:: Exercise goal ::
Scan the records for the line containing "Женская сборная России по футболу"; extract it and all later lines, verbatim, through the end, and nothing before it.

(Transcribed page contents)
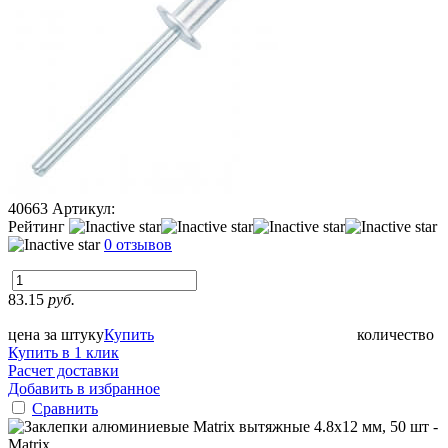
40663
Артикул:
Рейтинг
0 отзывов
83.15
руб.
цена за штуку
Купить
количество
Купить в 1 клик
Расчет доставки
Добавить в избранное
Сравнить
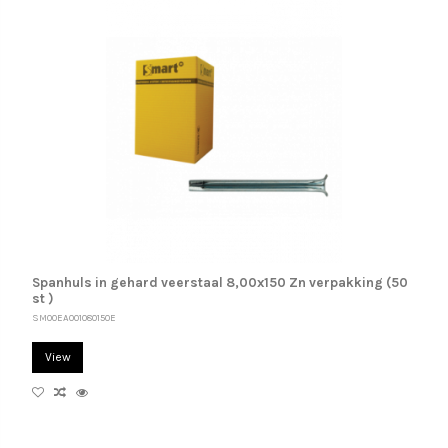
Spanhuls in gehard veerstaal 8,00x150 Zn verpakking (50
st )
SM00EA001080150E
View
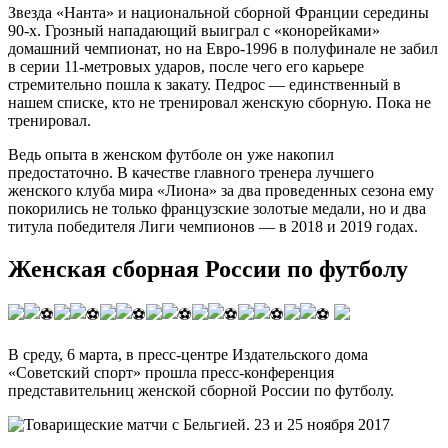
Звезда «Нанта» и национальной сборной Франции середины
90-х. Грозный нападающий выиграл с «конорейками»
домашний чемпионат, но на Евро-1996 в полуфинале не забил
в серии 11-метровых ударов, после чего его карьере
стремительно пошла к закату. Педрос — единственный в
нашем списке, кто не тренировал женскую сборную. Пока не
тренировал.
Ведь опыта в женском футболе он уже накопил
предостаточно. В качестве главного тренера лучшего
женского клуба мира «Лиона» за два проведенных сезона ему
покорились не только французские золотые медали, но и два
титула победителя Лиги чемпионов — в 2018 и 2019 годах.
Женская сборная России по футболу
В среду, 6 марта, в пресс-центре Издательского дома
«Советский спорт» прошла пресс-конференция
представительниц женской сборной России по футболу.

:: Exercise output ::
Женская сборная России по футболу
В среду, 6 марта, в пресс-центре Издательского дома
«Советский спорт» прошла пресс-конференция
представительниц женской сборной России по футболу.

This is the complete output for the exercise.